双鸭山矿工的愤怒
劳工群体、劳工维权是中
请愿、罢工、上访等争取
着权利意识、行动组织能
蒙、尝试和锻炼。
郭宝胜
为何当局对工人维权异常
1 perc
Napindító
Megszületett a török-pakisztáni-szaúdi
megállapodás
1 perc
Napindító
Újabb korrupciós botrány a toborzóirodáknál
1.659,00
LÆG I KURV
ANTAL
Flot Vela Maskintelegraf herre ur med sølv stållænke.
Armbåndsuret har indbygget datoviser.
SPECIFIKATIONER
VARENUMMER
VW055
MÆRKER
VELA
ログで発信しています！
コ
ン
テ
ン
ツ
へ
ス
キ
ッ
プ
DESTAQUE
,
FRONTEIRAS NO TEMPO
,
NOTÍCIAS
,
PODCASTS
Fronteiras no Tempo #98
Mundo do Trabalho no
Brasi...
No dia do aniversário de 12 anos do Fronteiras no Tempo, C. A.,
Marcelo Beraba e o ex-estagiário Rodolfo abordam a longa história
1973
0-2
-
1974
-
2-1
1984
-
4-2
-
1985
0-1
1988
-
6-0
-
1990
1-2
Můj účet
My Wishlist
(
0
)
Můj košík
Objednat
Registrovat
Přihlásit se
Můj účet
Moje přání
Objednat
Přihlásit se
● ● ●
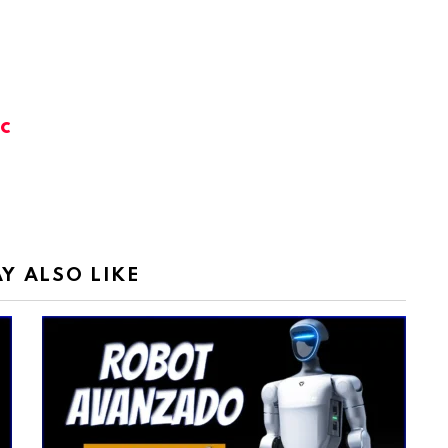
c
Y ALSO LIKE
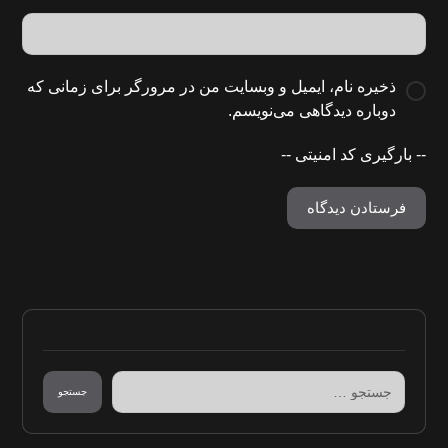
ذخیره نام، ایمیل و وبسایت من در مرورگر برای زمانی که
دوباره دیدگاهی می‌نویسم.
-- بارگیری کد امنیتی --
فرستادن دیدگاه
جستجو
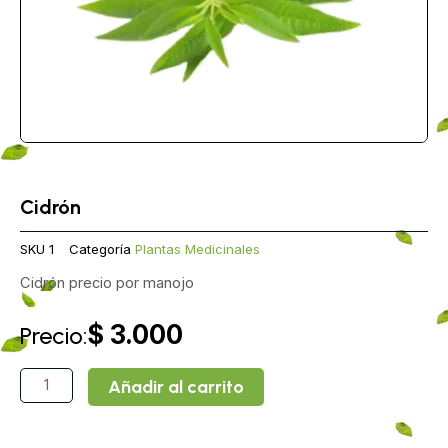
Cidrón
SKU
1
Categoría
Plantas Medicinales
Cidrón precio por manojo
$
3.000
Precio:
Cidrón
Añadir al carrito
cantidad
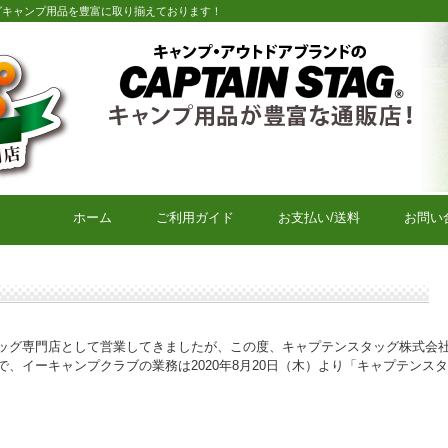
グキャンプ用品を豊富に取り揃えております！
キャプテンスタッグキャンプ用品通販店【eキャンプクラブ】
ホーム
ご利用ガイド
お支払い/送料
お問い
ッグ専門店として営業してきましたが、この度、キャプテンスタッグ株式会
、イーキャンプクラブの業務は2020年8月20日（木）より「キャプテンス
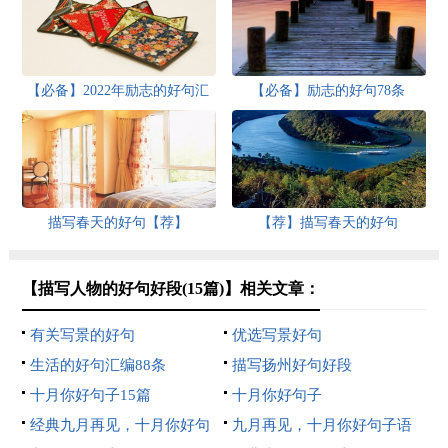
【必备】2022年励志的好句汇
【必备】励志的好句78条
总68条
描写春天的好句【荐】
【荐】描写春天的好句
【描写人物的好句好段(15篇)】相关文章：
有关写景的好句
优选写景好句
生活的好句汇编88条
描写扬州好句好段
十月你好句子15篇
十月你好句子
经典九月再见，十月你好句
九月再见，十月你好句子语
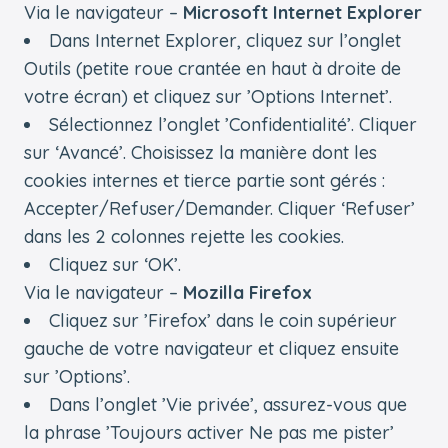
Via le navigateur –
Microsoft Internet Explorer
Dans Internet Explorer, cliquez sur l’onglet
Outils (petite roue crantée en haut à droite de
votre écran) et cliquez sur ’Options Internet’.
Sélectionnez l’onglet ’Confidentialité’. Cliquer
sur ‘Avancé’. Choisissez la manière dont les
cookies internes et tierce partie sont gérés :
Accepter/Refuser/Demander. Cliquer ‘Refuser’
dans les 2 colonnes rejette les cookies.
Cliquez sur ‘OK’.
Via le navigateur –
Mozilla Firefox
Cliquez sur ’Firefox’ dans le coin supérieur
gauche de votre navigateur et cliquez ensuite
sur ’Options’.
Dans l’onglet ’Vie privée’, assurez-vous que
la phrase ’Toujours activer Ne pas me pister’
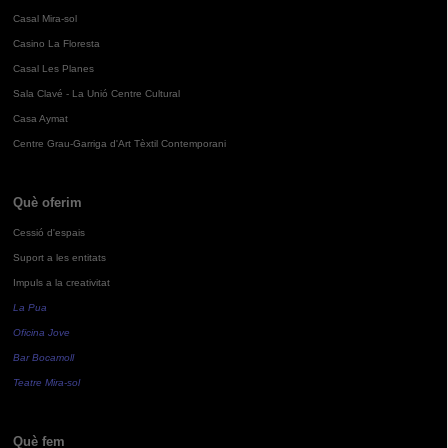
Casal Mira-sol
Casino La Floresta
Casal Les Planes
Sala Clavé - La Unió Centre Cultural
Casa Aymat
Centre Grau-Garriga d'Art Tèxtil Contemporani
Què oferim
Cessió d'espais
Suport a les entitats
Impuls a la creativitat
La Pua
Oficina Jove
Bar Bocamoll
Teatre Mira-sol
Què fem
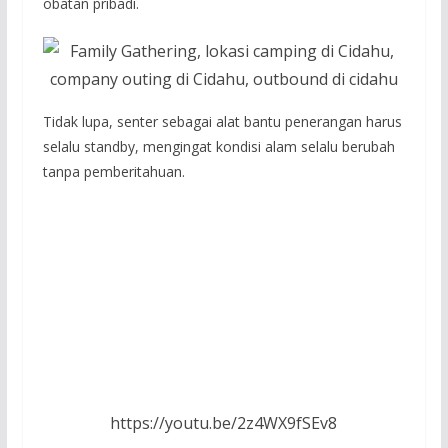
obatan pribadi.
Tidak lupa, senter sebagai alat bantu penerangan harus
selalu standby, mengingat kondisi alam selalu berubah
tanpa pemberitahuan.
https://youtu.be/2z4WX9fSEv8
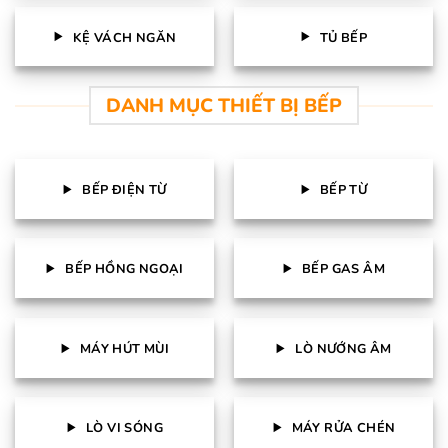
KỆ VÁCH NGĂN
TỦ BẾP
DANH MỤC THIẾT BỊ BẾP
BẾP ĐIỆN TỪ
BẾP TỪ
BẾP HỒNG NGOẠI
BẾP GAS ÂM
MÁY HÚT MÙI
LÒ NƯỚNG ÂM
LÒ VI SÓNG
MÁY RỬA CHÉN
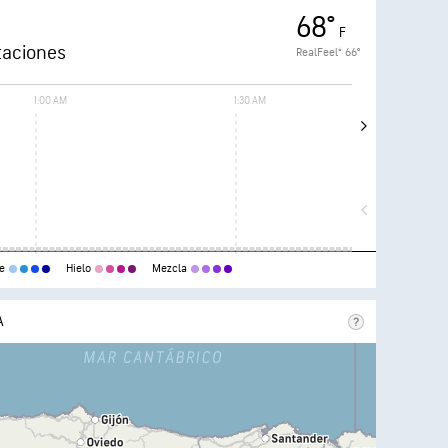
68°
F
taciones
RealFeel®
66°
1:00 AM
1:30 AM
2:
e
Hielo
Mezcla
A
● ● ●
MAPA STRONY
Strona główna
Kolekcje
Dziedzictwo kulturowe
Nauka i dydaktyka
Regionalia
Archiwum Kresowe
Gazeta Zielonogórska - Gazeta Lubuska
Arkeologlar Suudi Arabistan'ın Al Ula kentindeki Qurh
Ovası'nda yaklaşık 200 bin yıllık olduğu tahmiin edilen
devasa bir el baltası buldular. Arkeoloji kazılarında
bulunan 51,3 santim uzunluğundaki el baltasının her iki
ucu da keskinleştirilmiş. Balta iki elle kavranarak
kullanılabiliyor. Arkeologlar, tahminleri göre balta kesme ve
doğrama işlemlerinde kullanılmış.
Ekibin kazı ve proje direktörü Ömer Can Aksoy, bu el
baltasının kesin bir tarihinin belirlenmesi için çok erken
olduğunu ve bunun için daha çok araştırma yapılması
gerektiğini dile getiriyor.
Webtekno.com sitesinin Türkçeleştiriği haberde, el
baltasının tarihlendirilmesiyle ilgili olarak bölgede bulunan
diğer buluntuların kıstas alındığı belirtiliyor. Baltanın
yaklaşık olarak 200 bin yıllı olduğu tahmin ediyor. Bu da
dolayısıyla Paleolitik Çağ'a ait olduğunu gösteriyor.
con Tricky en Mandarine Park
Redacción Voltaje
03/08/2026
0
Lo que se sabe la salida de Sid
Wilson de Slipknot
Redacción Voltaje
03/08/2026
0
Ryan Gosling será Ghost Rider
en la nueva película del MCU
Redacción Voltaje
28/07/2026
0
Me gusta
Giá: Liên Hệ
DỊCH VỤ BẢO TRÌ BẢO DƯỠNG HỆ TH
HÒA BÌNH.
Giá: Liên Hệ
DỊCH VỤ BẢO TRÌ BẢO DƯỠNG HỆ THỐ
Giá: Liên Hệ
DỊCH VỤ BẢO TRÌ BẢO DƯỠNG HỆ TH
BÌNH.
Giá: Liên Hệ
● ● ●
* WORK INSTRUCTION: Search the data for "Arkeologlar". Copy every matching line.

* ANSWER TO THIS EXERCISE:
Arkeologlar Suudi Arabistan'ın Al Ula kentindeki Qurh
kullanılabiliyor. Arkeologlar, tahminleri göre balta kesme ve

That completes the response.